I used to work next to a law school – I despaired every time I passed by, wondering how so many of its bright graduates would end up destroying value for our communities, inhibiting innovation, placing a burden on enterprise and killing jobs.
The West is no longer wild.
The west is overlawyered.
More> (if you’re feeling masochistic)
For lawyers, particularly junior ones, that might all seem rather unfair. The job is demanding and the pay is hardly in line with traders or footballers. But even the esteemed Legal Week wasn’t prepared to put up much of a defence. In fact they agreed with much of the article. Their conclusion: “The legal profession is but one of many mirrors of our day. The reflection isn’t always that pretty, but that’s the game. Laugh it up.”

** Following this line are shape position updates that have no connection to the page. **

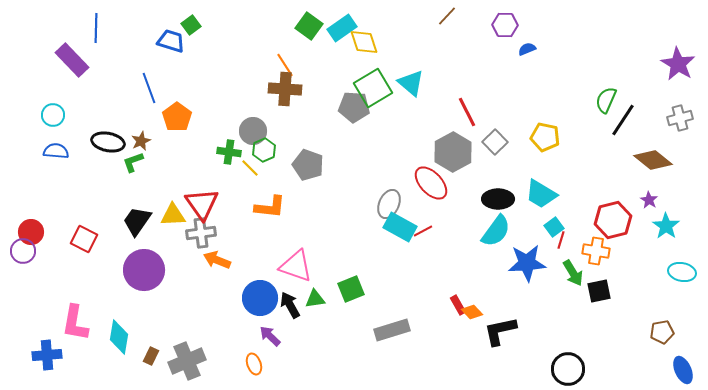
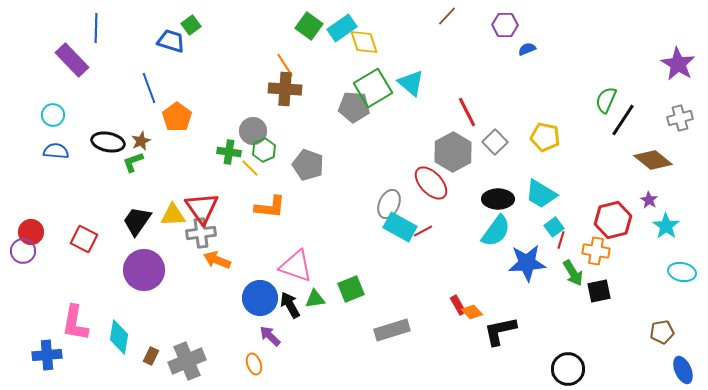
red triangle at (202, 204): moved 4 px down
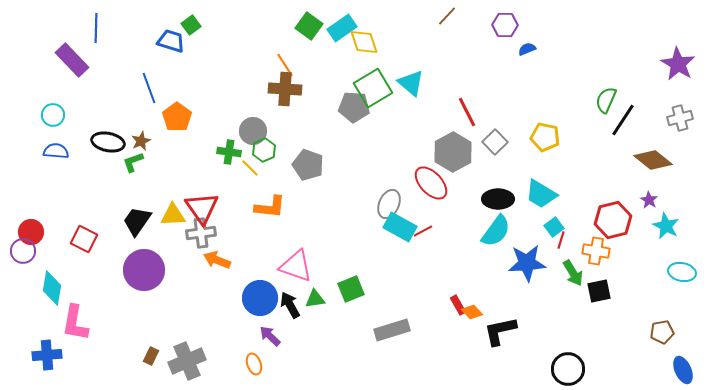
cyan star at (666, 226): rotated 8 degrees counterclockwise
cyan diamond at (119, 337): moved 67 px left, 49 px up
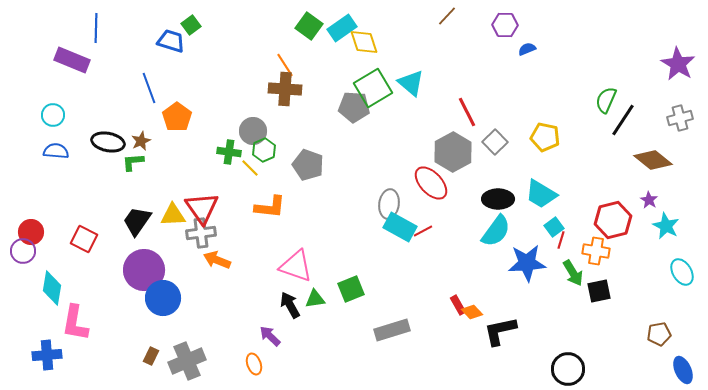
purple rectangle at (72, 60): rotated 24 degrees counterclockwise
green L-shape at (133, 162): rotated 15 degrees clockwise
gray ellipse at (389, 204): rotated 16 degrees counterclockwise
cyan ellipse at (682, 272): rotated 48 degrees clockwise
blue circle at (260, 298): moved 97 px left
brown pentagon at (662, 332): moved 3 px left, 2 px down
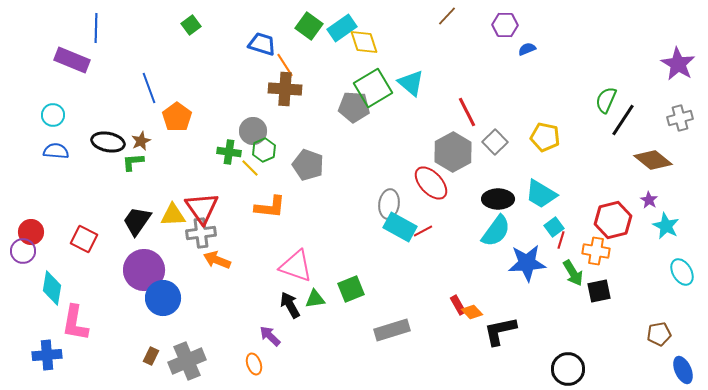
blue trapezoid at (171, 41): moved 91 px right, 3 px down
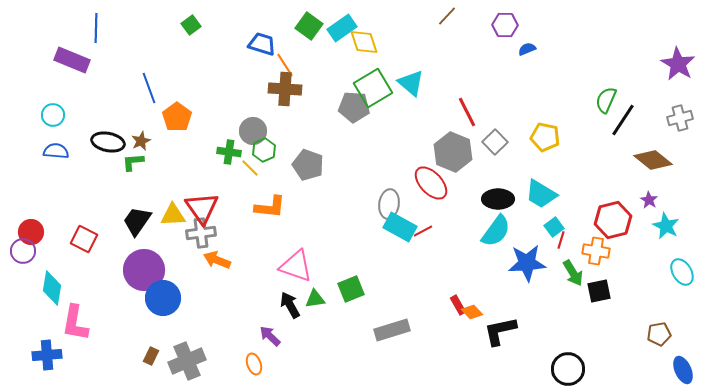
gray hexagon at (453, 152): rotated 9 degrees counterclockwise
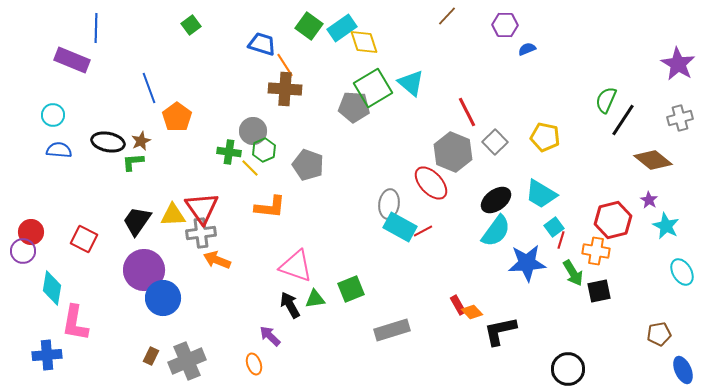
blue semicircle at (56, 151): moved 3 px right, 1 px up
black ellipse at (498, 199): moved 2 px left, 1 px down; rotated 36 degrees counterclockwise
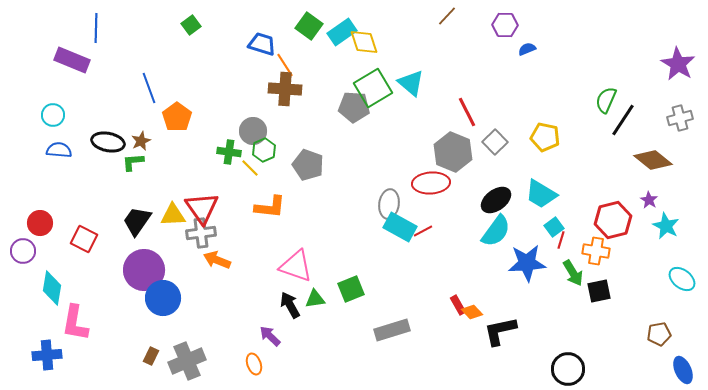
cyan rectangle at (342, 28): moved 4 px down
red ellipse at (431, 183): rotated 51 degrees counterclockwise
red circle at (31, 232): moved 9 px right, 9 px up
cyan ellipse at (682, 272): moved 7 px down; rotated 20 degrees counterclockwise
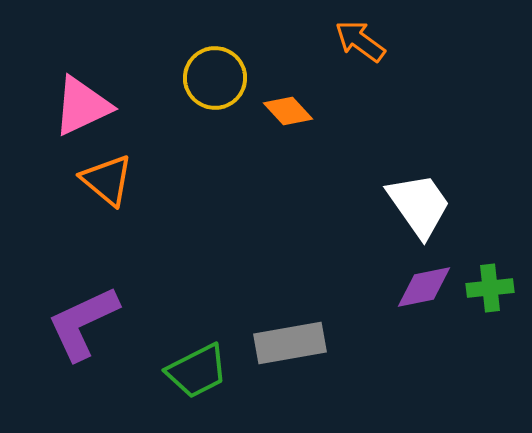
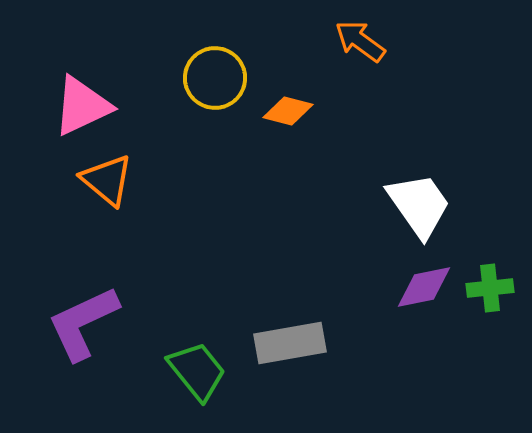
orange diamond: rotated 33 degrees counterclockwise
green trapezoid: rotated 102 degrees counterclockwise
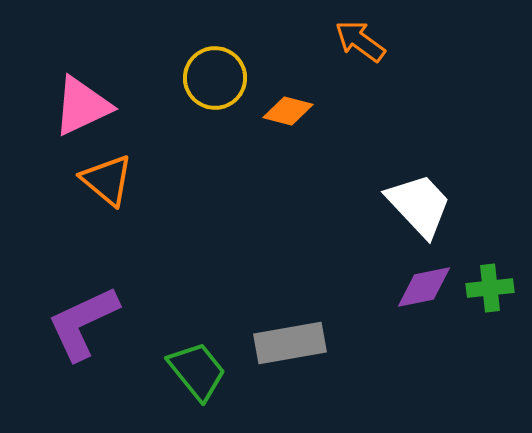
white trapezoid: rotated 8 degrees counterclockwise
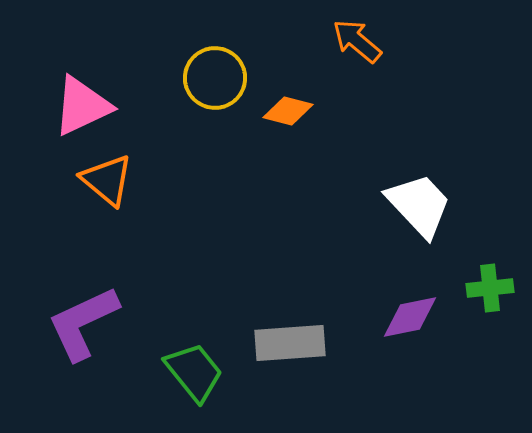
orange arrow: moved 3 px left; rotated 4 degrees clockwise
purple diamond: moved 14 px left, 30 px down
gray rectangle: rotated 6 degrees clockwise
green trapezoid: moved 3 px left, 1 px down
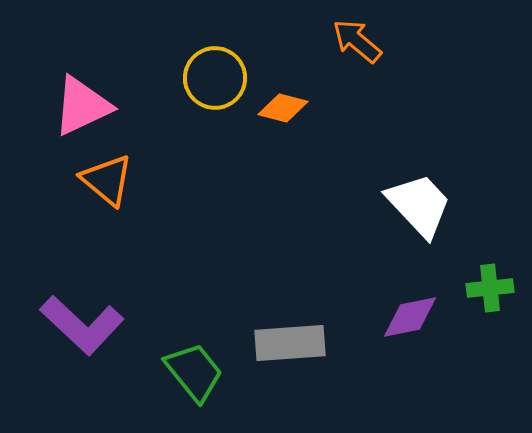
orange diamond: moved 5 px left, 3 px up
purple L-shape: moved 1 px left, 2 px down; rotated 112 degrees counterclockwise
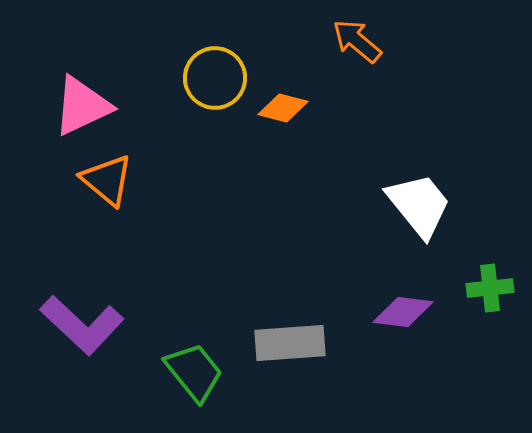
white trapezoid: rotated 4 degrees clockwise
purple diamond: moved 7 px left, 5 px up; rotated 18 degrees clockwise
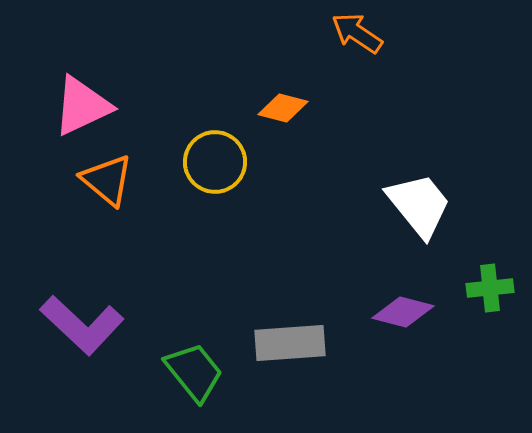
orange arrow: moved 8 px up; rotated 6 degrees counterclockwise
yellow circle: moved 84 px down
purple diamond: rotated 8 degrees clockwise
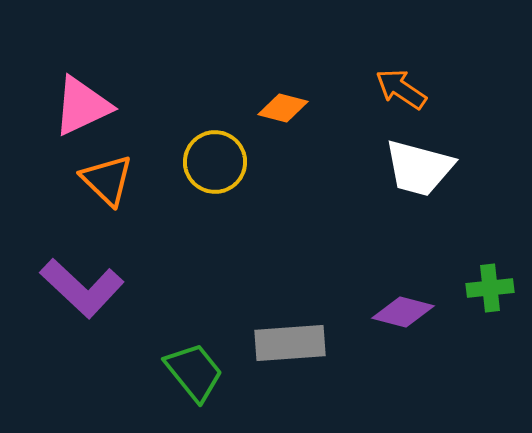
orange arrow: moved 44 px right, 56 px down
orange triangle: rotated 4 degrees clockwise
white trapezoid: moved 37 px up; rotated 144 degrees clockwise
purple L-shape: moved 37 px up
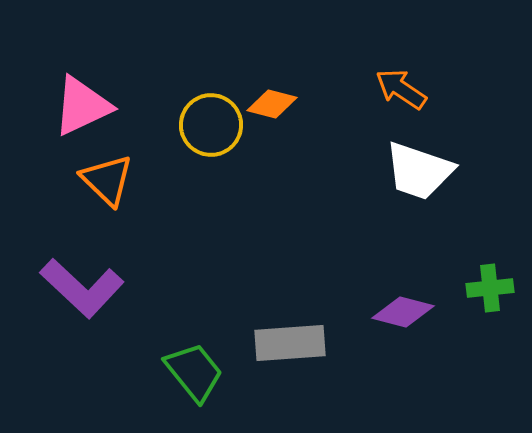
orange diamond: moved 11 px left, 4 px up
yellow circle: moved 4 px left, 37 px up
white trapezoid: moved 3 px down; rotated 4 degrees clockwise
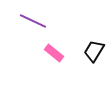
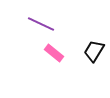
purple line: moved 8 px right, 3 px down
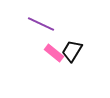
black trapezoid: moved 22 px left
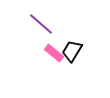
purple line: rotated 16 degrees clockwise
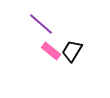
pink rectangle: moved 3 px left, 2 px up
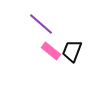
black trapezoid: rotated 10 degrees counterclockwise
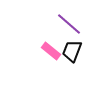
purple line: moved 28 px right
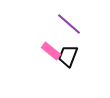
black trapezoid: moved 4 px left, 5 px down
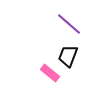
pink rectangle: moved 1 px left, 22 px down
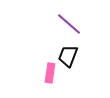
pink rectangle: rotated 60 degrees clockwise
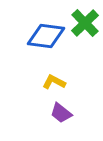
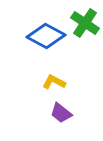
green cross: rotated 12 degrees counterclockwise
blue diamond: rotated 21 degrees clockwise
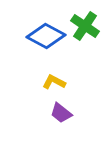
green cross: moved 3 px down
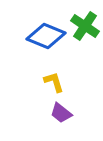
blue diamond: rotated 6 degrees counterclockwise
yellow L-shape: rotated 45 degrees clockwise
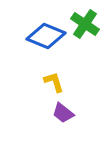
green cross: moved 2 px up
purple trapezoid: moved 2 px right
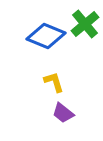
green cross: rotated 16 degrees clockwise
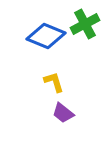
green cross: rotated 12 degrees clockwise
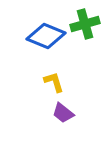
green cross: rotated 12 degrees clockwise
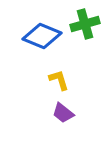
blue diamond: moved 4 px left
yellow L-shape: moved 5 px right, 2 px up
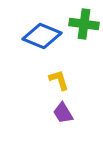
green cross: moved 1 px left; rotated 24 degrees clockwise
purple trapezoid: rotated 20 degrees clockwise
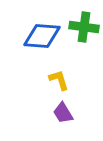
green cross: moved 3 px down
blue diamond: rotated 18 degrees counterclockwise
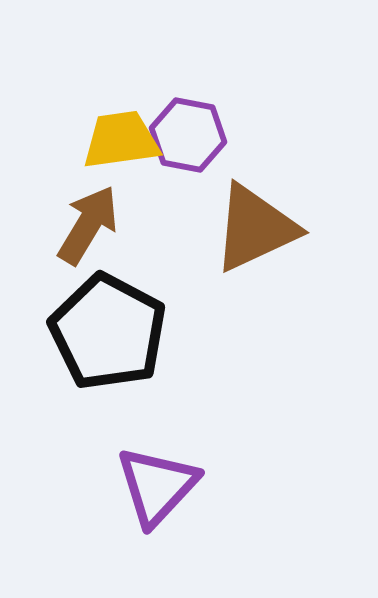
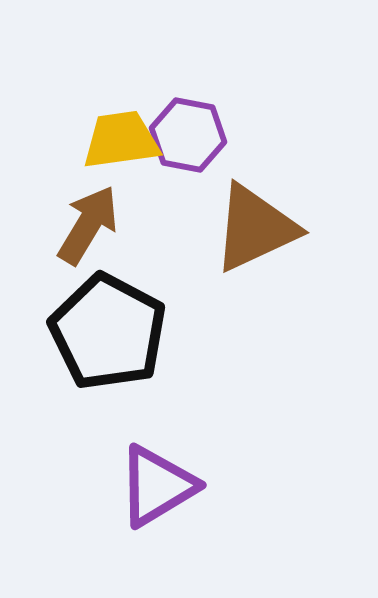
purple triangle: rotated 16 degrees clockwise
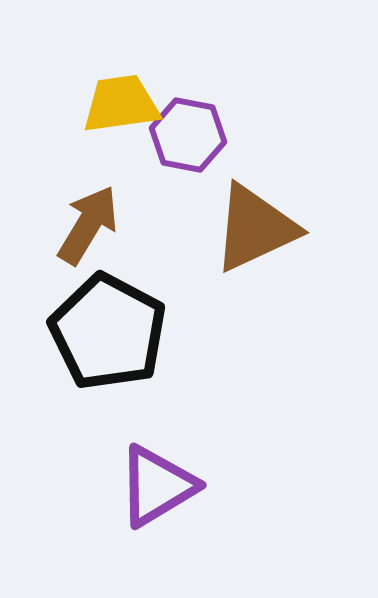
yellow trapezoid: moved 36 px up
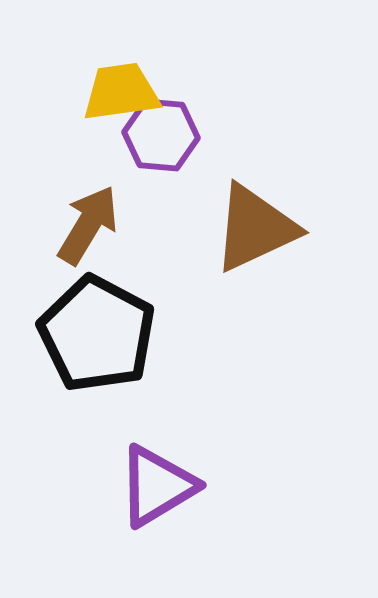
yellow trapezoid: moved 12 px up
purple hexagon: moved 27 px left; rotated 6 degrees counterclockwise
black pentagon: moved 11 px left, 2 px down
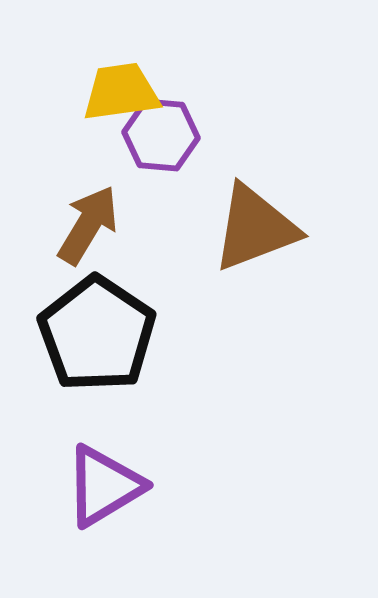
brown triangle: rotated 4 degrees clockwise
black pentagon: rotated 6 degrees clockwise
purple triangle: moved 53 px left
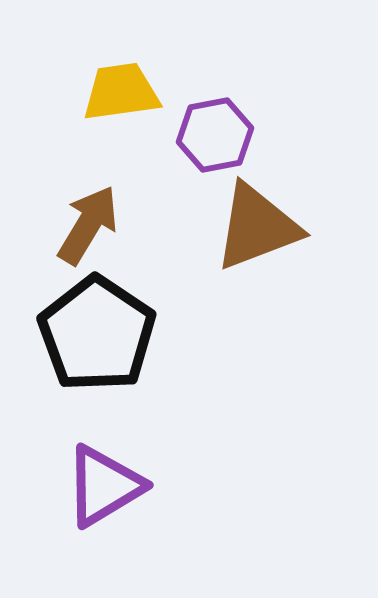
purple hexagon: moved 54 px right; rotated 16 degrees counterclockwise
brown triangle: moved 2 px right, 1 px up
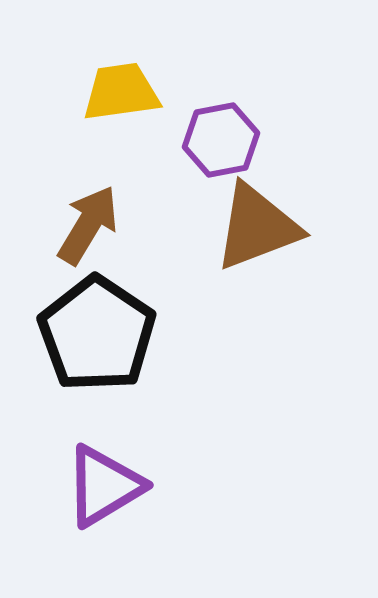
purple hexagon: moved 6 px right, 5 px down
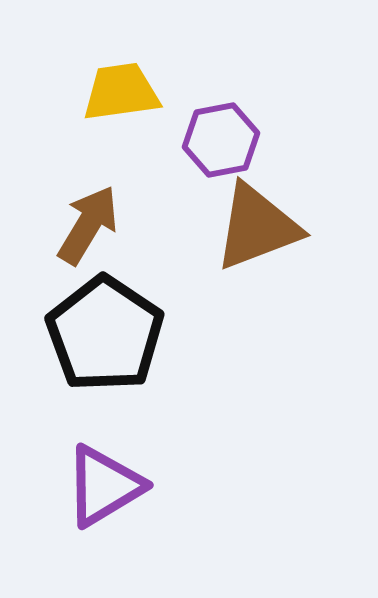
black pentagon: moved 8 px right
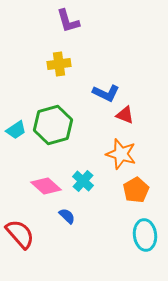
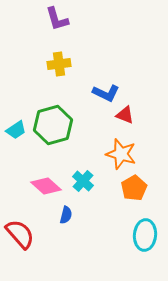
purple L-shape: moved 11 px left, 2 px up
orange pentagon: moved 2 px left, 2 px up
blue semicircle: moved 1 px left, 1 px up; rotated 60 degrees clockwise
cyan ellipse: rotated 12 degrees clockwise
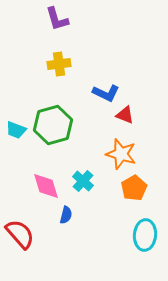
cyan trapezoid: rotated 55 degrees clockwise
pink diamond: rotated 32 degrees clockwise
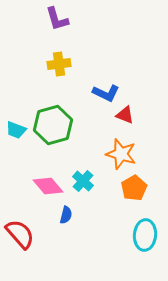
pink diamond: moved 2 px right; rotated 24 degrees counterclockwise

You’re welcome to try though.










April 15, 2010
I might be cynical about the legal profession on occasion but private equity. Don’t get me started. There may be some truth in all of this but it is drowning in the hypocricy.
April 15, 2010
I agree with the above commenter. But I would add that when I entered the profession I though law was at the centre of everything. Having done a stint outside, what lawyers seem to forget or become oblivious to is that most business, as in money making, goes on when they are not around.